China’s new pricing mechanism for refined oil products, which guarantees a minimum level of USD 40 per barrel, will likely be neutral for Chinese oil refiners’ profits, according to Fitch Ratings, one of the largest credit rating agencies with headquarters in New York City and London.
The new mechanism, which was unveiled by the National Development and Reform Commission (NDRC) on January 13 and became effective immediately, sets the crude oil price of USD 40 per barrel as the minimum level that China’s oil refiners use to price their refined petroleum products. The government’s move is viewed positively by the market as global crude oil prices are forecast to dip below USD 20 per barrel in the near future.

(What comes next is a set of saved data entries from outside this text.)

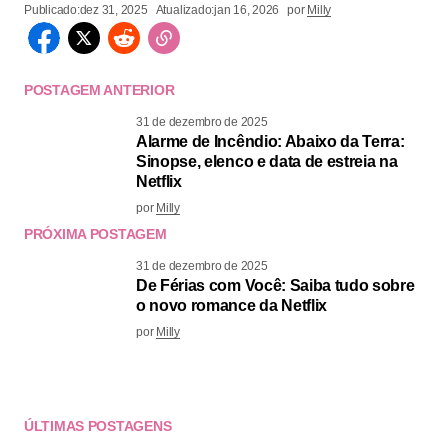
Publicado:
dez 31, 2025
Atualizado:
jan 16, 2026
por
Milly
POSTAGEM ANTERIOR
31 de dezembro de 2025
Alarme de Incêndio: Abaixo da Terra:
Sinopse, elenco e data de estreia na
Netflix
por
Milly
PRÓXIMA POSTAGEM
31 de dezembro de 2025
De Férias com Você: Saiba tudo sobre
o novo romance da Netflix
por
Milly
ÚLTIMAS POSTAGENS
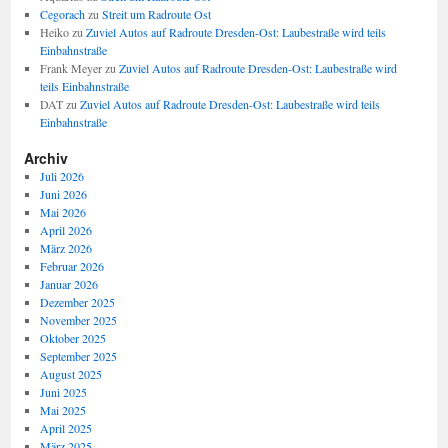
Cegorach
zu
Streit um Radroute Ost
Heiko
zu
Zuviel Autos auf Radroute Dresden-Ost: Laubestraße wird teils
Einbahnstraße
Frank Meyer
zu
Zuviel Autos auf Radroute Dresden-Ost: Laubestraße wird
teils Einbahnstraße
DAT
zu
Zuviel Autos auf Radroute Dresden-Ost: Laubestraße wird teils
Einbahnstraße
Archiv
Juli 2026
Juni 2026
Mai 2026
April 2026
März 2026
Februar 2026
Januar 2026
Dezember 2025
November 2025
Oktober 2025
September 2025
August 2025
Juni 2025
Mai 2025
April 2025
März 2025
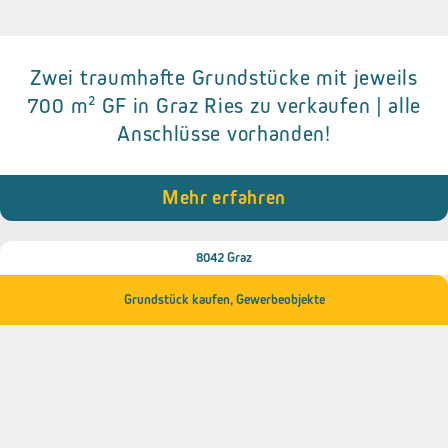
Zwei traumhafte Grundstücke mit jeweils
Details zum Objekt
700 m² GF in Graz Ries zu verkaufen | alle
Anschlüsse vorhanden!
● Trinkwasseranschluss
● Abwasseranschluss
● Anschluss ans Stromnetz
● ruhige Lage
Mehr erfahren
● gesicherte Zufahrt (Wegerecht)
8042 Graz
Grundstück kaufen
,
Gewerbeobjekte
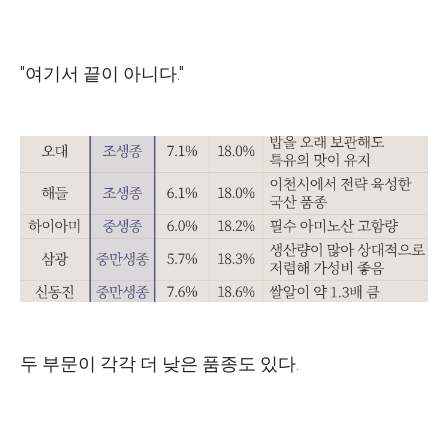
"여기서 끝이 아니다."
두 부문이 각각 더 낮은 품종도 있다.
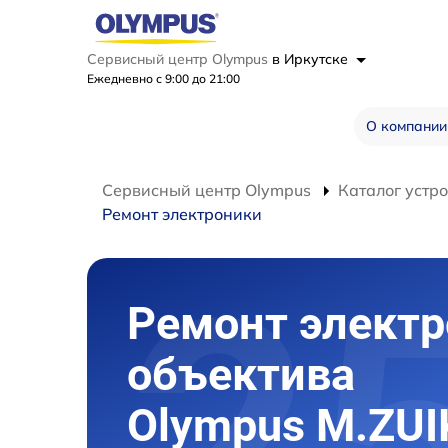
Сервисный центр Olympus
в Иркутске
Ежедневно с 9:00 до 21:00
О компании
Сервисный центр Olympus
Каталог устр
Ремонт электроники
Ремонт элект
объектива
Olympus M.ZUI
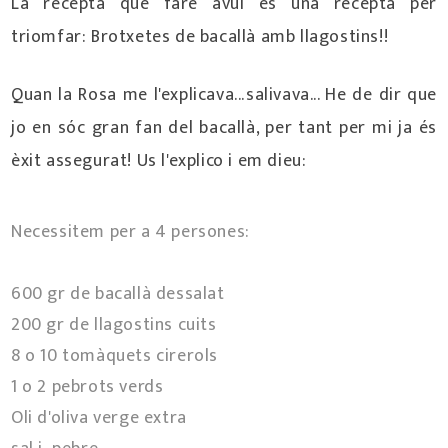
La recepta que faré avui és una recepta per
triomfar: Brotxetes de bacallà amb llagostins!!
Quan la Rosa me l'explicava...salivava... He de dir que
jo en sóc gran fan del bacallà, per tant per mi ja és
èxit assegurat! Us l'explico i em dieu:
Necessitem per a 4 persones:
600 gr de bacallà dessalat
200 gr de llagostins cuits
8 o 10 tomàquets cirerols
1 o 2 pebrots verds
Oli d'oliva verge extra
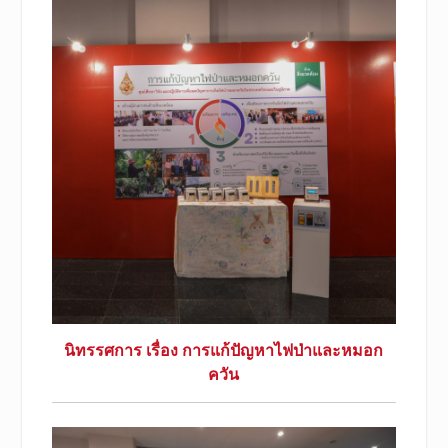
นิทรรศการ เรื่อง การแก้ปัญหาไฟป่าและหมอก
ควัน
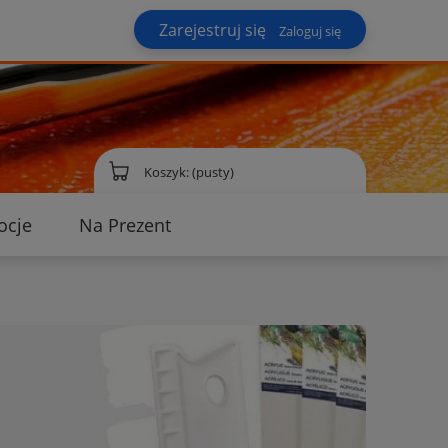
Zarejestruj się
Zaloguj się
Koszyk:
(pusty)
ocje
Na Prezent
ontakt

The thinking behind the government policy is that overly low fuel prices would boost gasoline and diesel fuel demand unnecessarily, which could worsen the country’s pollution problem. The policy is in line with the NDRC’s previous practice of allowing refiners to charge higher prices on their fuel after upgrading their facilities to produce higher quality fuels.

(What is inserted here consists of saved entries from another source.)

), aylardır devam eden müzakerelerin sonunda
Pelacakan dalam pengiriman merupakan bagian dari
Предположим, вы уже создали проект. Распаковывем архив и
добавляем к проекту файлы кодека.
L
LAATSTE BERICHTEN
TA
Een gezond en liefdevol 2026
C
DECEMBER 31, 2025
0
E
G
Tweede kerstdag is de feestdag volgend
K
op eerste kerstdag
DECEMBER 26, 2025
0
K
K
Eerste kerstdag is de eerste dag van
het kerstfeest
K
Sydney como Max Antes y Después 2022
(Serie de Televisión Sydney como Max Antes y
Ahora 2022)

However, the incremental profit margin resulting from when global crude oil prices dip below USD 40 per barrel, will have to be remitted by oil refiners to a special risk reserve. Funds in this reserve may be used for energy conservation, emission reduction, refined oil products upgrade and security of oil supply (i.e., oil reserves).
The NDRC announcement did not clearly state how the risk reserve would be distributed nor who the beneficiaries of these disbursements would be. However, it is likely that national oil companies (NOCs) will be among the chief beneficiaries of this fund, given the large investments they undertake in the areas identified in the announcement.